Before Gregory became Pope, he saw some blond haired children of fair complexion who were captives. Upon hearing that they were Angles he said that the Faith should be carried to their land, so that they could have fellowship with the Angels. Gregory himself wanted to go as a missionary to the Anglo-Saxon people, but circumstances prevented him, so in 597 he sent 41 monks from his own monastery, led by one we know as St. Augustine of Canterbury. Augustine was not enthusiastic about this task and Gregory wrote several letters of instruction and encouragement to the monks. Later that same year, King Ethelbert and his people were baptized. Because of his initiative and his perseverance, Gregory is called the “Apostle to the English.”
Gregory was a man of great humility, despite the power and prestige surrounding him. He was a man of prayer and believed strongly in the power of offering the Mass for those in need and for the departed. The wisdom shown in his pastoral writings became the standard guide for hundreds of years in the Western church. Despite chronic illness for the final years of his life, he was able to shape the way that people thought, prayed, and lived. He was proclaimed a saint by popular acclamation immediately after his death on the 12th of March in the year 604. He was a great man, a great teacher of the faith, a great sign for us of what it means to be a Christian. Gregory gave up all that he had to follow Christ – position, power, riches – he gave it all up to enter a life of quiet prayer and contemplation – he dearly loved this life, but gave it up as well, when God called him to a new work, to make use of his talents and abilities to care for God’s people. He was truly the servant of the servants of God.
What then, should all of this mean for a parish named in honor of St. Gregory? Yes, we should always make sure that the liturgy and music we offer to Almighty God in our worship are the very best we have to offer, and are offerings from the heart. Like Gregory, we must seek to put aside our own plans, our own agendas, and seek to know and do the will of God, no matter what the cost. We too must care for those in need, materially and spiritually. We must pray for all people, especially as we come to Christ’s table to receive the Holy Mysteries, remembering those in need and the departed. We too have an obligation to receive the treasures given to us, to cherish them, live by them, preserve them, and to pass them on to others.

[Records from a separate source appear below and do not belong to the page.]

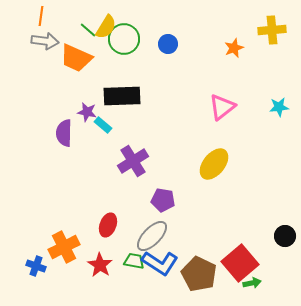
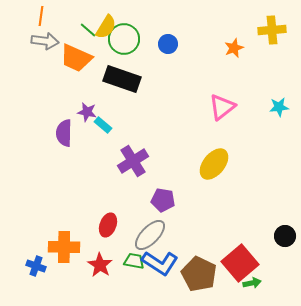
black rectangle: moved 17 px up; rotated 21 degrees clockwise
gray ellipse: moved 2 px left, 1 px up
orange cross: rotated 28 degrees clockwise
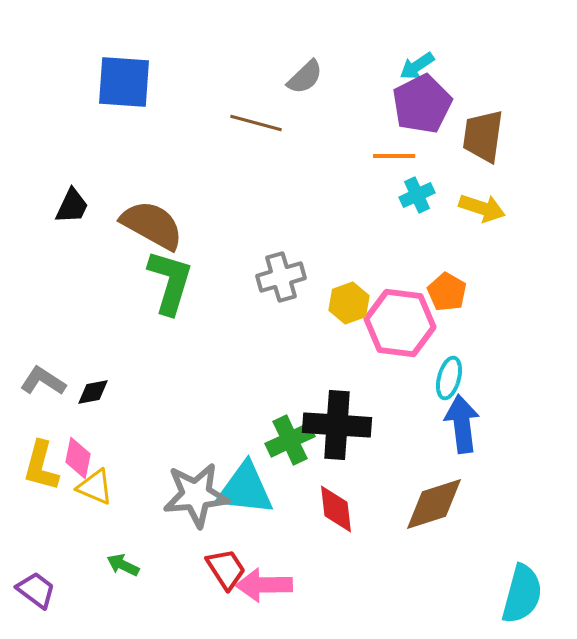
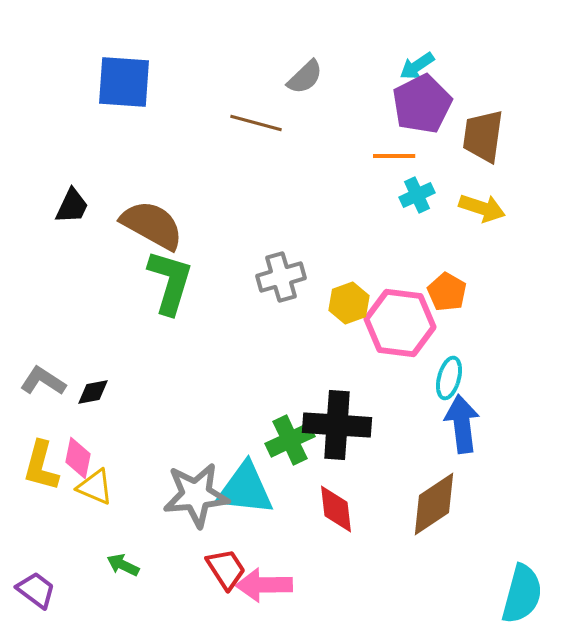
brown diamond: rotated 16 degrees counterclockwise
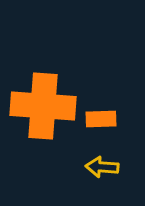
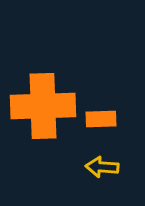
orange cross: rotated 6 degrees counterclockwise
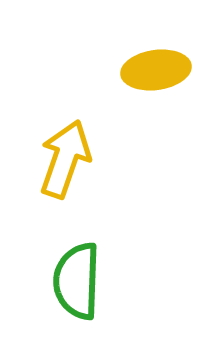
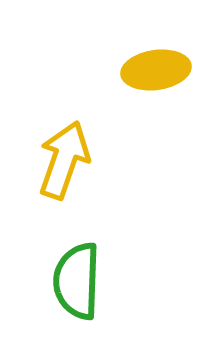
yellow arrow: moved 1 px left, 1 px down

And finally, we clearly have an obligation to be missionaries, to take the good news of Christ with us out into the world, to share this gift with others, with friends, with family, with co-workers – to be willing to speak when the opportunity arises, trusting that God will use us for His work and provide all that is needed. When we offer ourselves to God, He will work through us, doing greater things than we could ask or imagine. We give thanks to God for the great life and witness of St. Gregory, may we have grace to follow his good example. Holy Gregory, pray for us!